Exercise prompt –
Look through the entries and report how many lines include the word "content". Give the number alone.

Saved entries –
=== Section Start ===
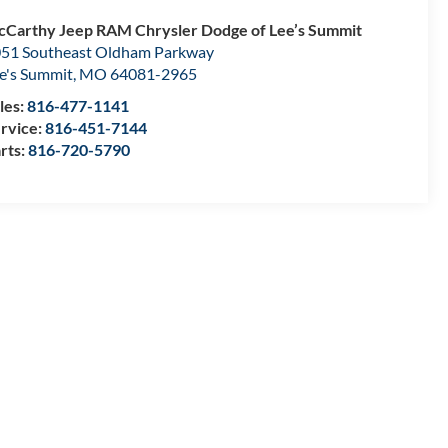
Carthy Jeep RAM Chrysler Dodge of Lee’s Summit
51 Southeast Oldham Parkway
e's Summit
,
MO
64081-2965
les:
816-477-1141
rvice:
816-451-7144
rts:
816-720-5790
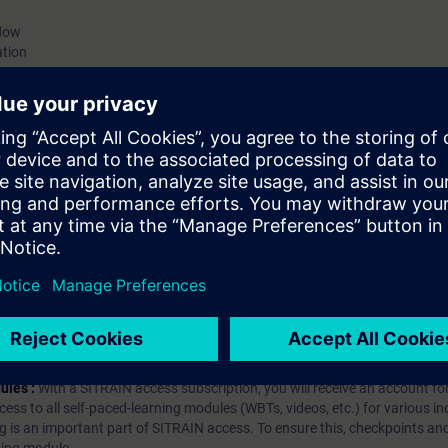
flow
ation
hip?
iption
 digital age. It offers individualized ways to build your knowledge, along
s. Improve your skills with a variety of learning methods, including group a
bscription, you will receive an account for one year. With this account,
es (WBTs, videos, etc.) for various industry topics. The subscription is pe
t to purchase multiple subscriptons, please contact us directly.The inte
ages, the content will be offered in German and English.
ules :
With a SITRAIN access subscription, you will receive an account fo
ess to all self-paced-learning modules (WBTs, videos, etc.) for various in
g is an important part of SITRAIN access. To ensure this, checkpoints and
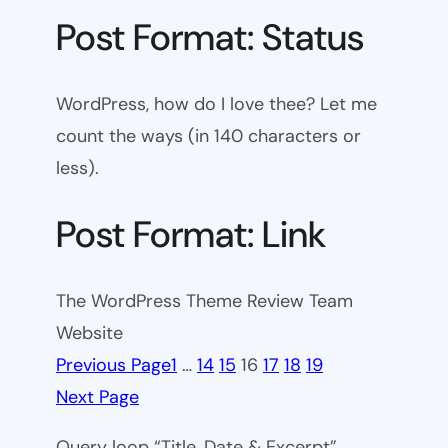
Post Format: Status
WordPress, how do I love thee? Let me
count the ways (in 140 characters or
less).
Post Format: Link
The WordPress Theme Review Team
Website
Previous Page
1
…
14
15
16
17
18
19
Next Page
Query loop “Title, Date & Excerpt”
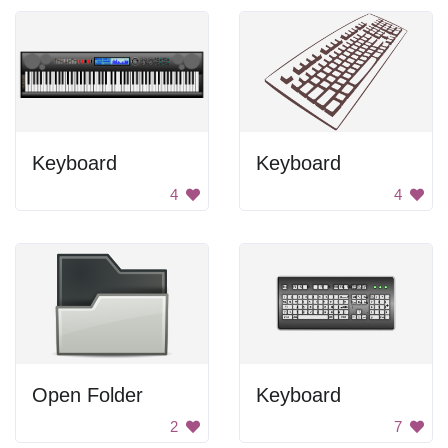
Keyboard
Keyboard
4
4
Open Folder
Keyboard
2
7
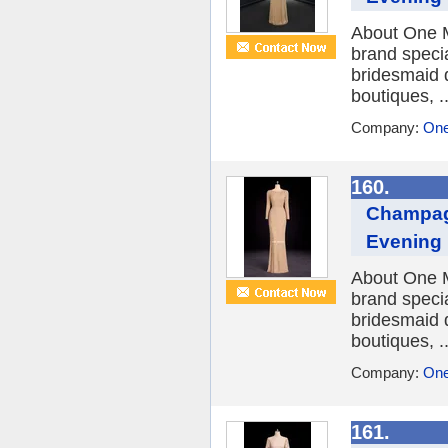
About One M
brand speci
bridesmaid 
boutiques, ..
Company:
One
160.
Champag
Evening
About One M
brand speci
bridesmaid 
boutiques, ..
Company:
One
161.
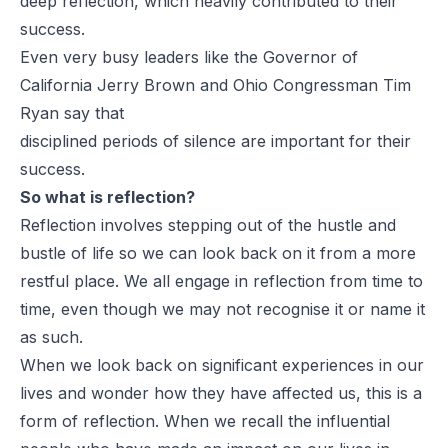
deep reflection, which heavily contributed to their
success.
Even very busy leaders like the Governor of
California Jerry Brown and Ohio Congressman Tim
Ryan say that
disciplined periods of silence are important for their
success.
So what is reflection?
Reflection involves stepping out of the hustle and
bustle of life so we can look back on it from a more
restful place. We all engage in reflection from time to
time, even though we may not recognise it or name it
as such.
When we look back on significant experiences in our
lives and wonder how they have affected us, this is a
form of reflection. When we recall the influential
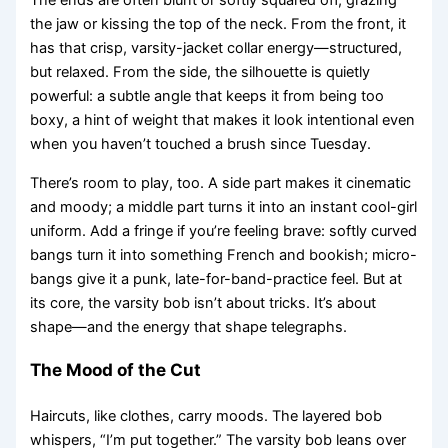
The ends are often blunt or softly squared off, grazing
the jaw or kissing the top of the neck. From the front, it
has that crisp, varsity-jacket collar energy—structured,
but relaxed. From the side, the silhouette is quietly
powerful: a subtle angle that keeps it from being too
boxy, a hint of weight that makes it look intentional even
when you haven’t touched a brush since Tuesday.
There’s room to play, too. A side part makes it cinematic
and moody; a middle part turns it into an instant cool-girl
uniform. Add a fringe if you’re feeling brave: softly curved
bangs turn it into something French and bookish; micro-
bangs give it a punk, late-for-band-practice feel. But at
its core, the varsity bob isn’t about tricks. It’s about
shape—and the energy that shape telegraphs.
The Mood of the Cut
Haircuts, like clothes, carry moods. The layered bob
whispers, “I’m put together.” The varsity bob leans over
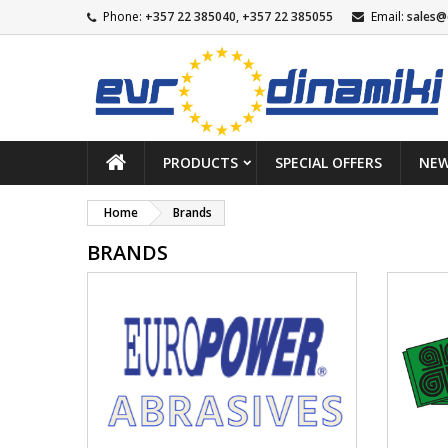
Phone:
+357 22 385040, +357 22 385055
Email:
sales@
PRODUCTS
SPECIAL OFFERS
NEW
Home
Brands
BRANDS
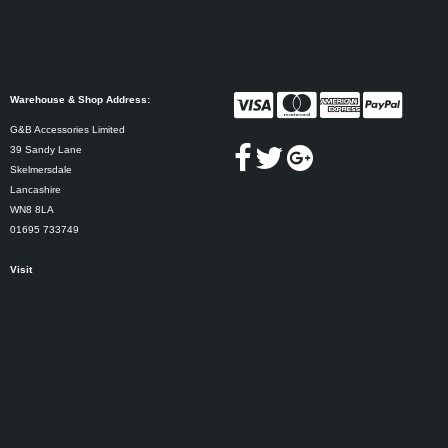
Warehouse & Shop Address:
G&B Accessories Limited
39 Sandy Lane
Skelmersdale
Lancashire
WN8 8LA
01695 733749
Visit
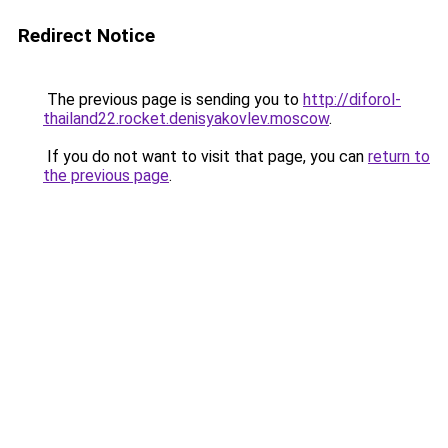
Redirect Notice
The previous page is sending you to
http://diforol-
thailand22.rocket.denisyakovlev.moscow
.
If you do not want to visit that page, you can
return to
the previous page
.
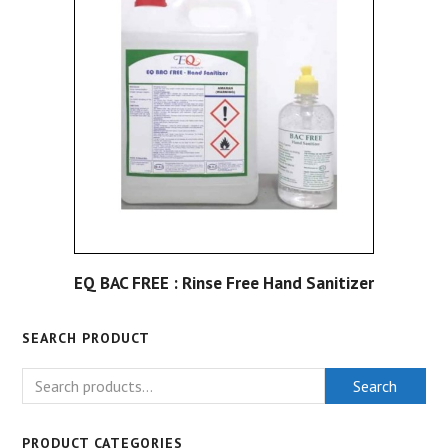
EQ BAC FREE : Rinse Free Hand Sanitizer
SEARCH PRODUCT
Search
PRODUCT CATEGORIES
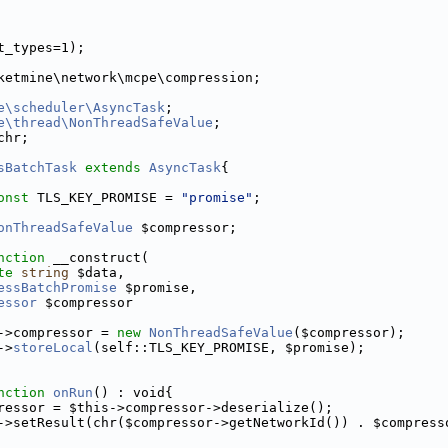
t_types=1);
ketmine\network\mcpe\compression;
e\scheduler\AsyncTask
;
e\thread\NonThreadSafeValue
;
chr;
sBatchTask
extends
AsyncTask
{
onst
 TLS_KEY_PROMISE = 
"promise"
;
onThreadSafeValue
 $compressor;
nction
 __construct(
te
string
 $data,
essBatchPromise
 $promise,
essor
 $compressor
->compressor = 
new
NonThreadSafeValue
($compressor);
->
storeLocal
(self::TLS_KEY_PROMISE, $promise);
nction
onRun
() : void{
ressor = $this->compressor->deserialize();
->setResult(chr($compressor->getNetworkId()) . $compress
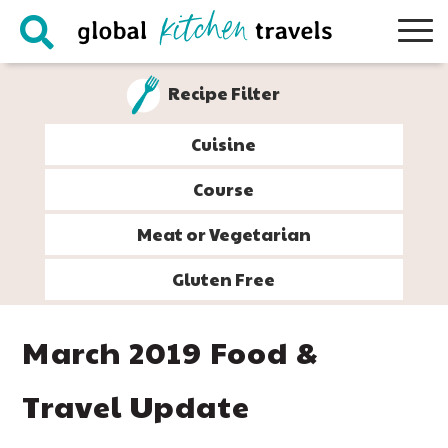
Skip
Skip
Skip
Skip
to
to
to
to
primary
main
primary
footer
Recipe Filter
navigation
content
sidebar
Cuisine
Course
Meat or Vegetarian
Gluten Free
March 2019 Food &
Travel Update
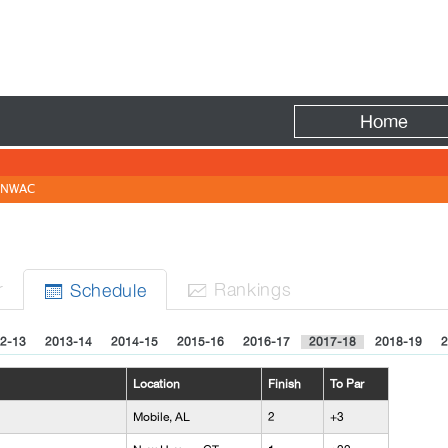
Fire
Home
NWAC
r
Rank
ing
s
Sched
ule


2-13
2013-14
2014-15
2015-16
2016-17
2017-18
2018-19
2
Location
Finish
To Par
Mobile, AL
2
+3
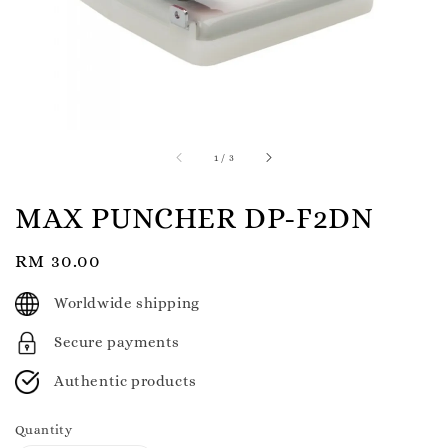
1
/
3
MAX PUNCHER DP-F2DN
Regular
RM 30.00
price
Worldwide shipping
Secure payments
Authentic products
Quantity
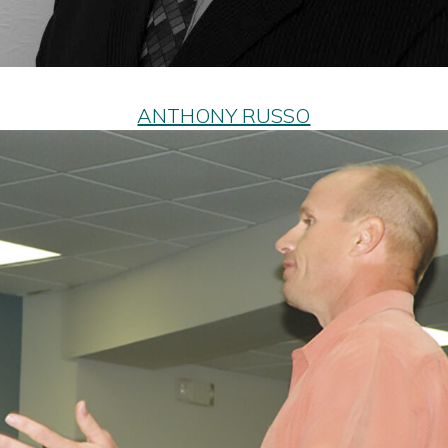
ANTHONY RUSSO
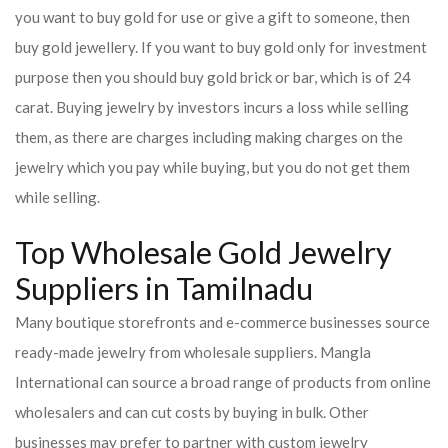
you want to buy gold for use or give a gift to someone, then
buy gold jewellery. If you want to buy gold only for investment
purpose then you should buy gold brick or bar, which is of 24
carat. Buying jewelry by investors incurs a loss while selling
them, as there are charges including making charges on the
jewelry which you pay while buying, but you do not get them
while selling.
Top Wholesale Gold Jewelry
Suppliers in Tamilnadu
Many boutique storefronts and e-commerce businesses source
ready-made jewelry from wholesale suppliers. Mangla
International can source a broad range of products from online
wholesalers and can cut costs by buying in bulk. Other
businesses may prefer to partner with custom jewelry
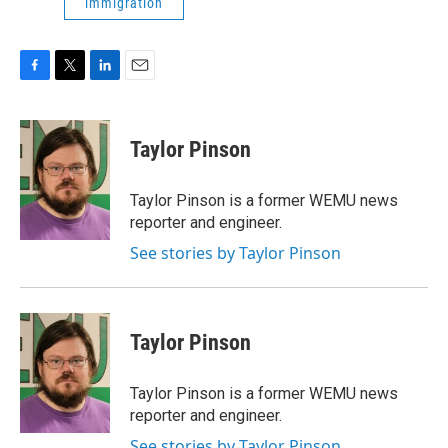
immigration
F
T
L
E
a
w
i
m
c
i
n
a
e
t
k
i
Taylor Pinson
b
t
e
l
o
e
d
o
r
I
Taylor Pinson is a former WEMU news
k
n
reporter and engineer.
See stories by Taylor Pinson
Taylor Pinson
Taylor Pinson is a former WEMU news
reporter and engineer.
See stories by Taylor Pinson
=== Section End ===
Reply to the task –
2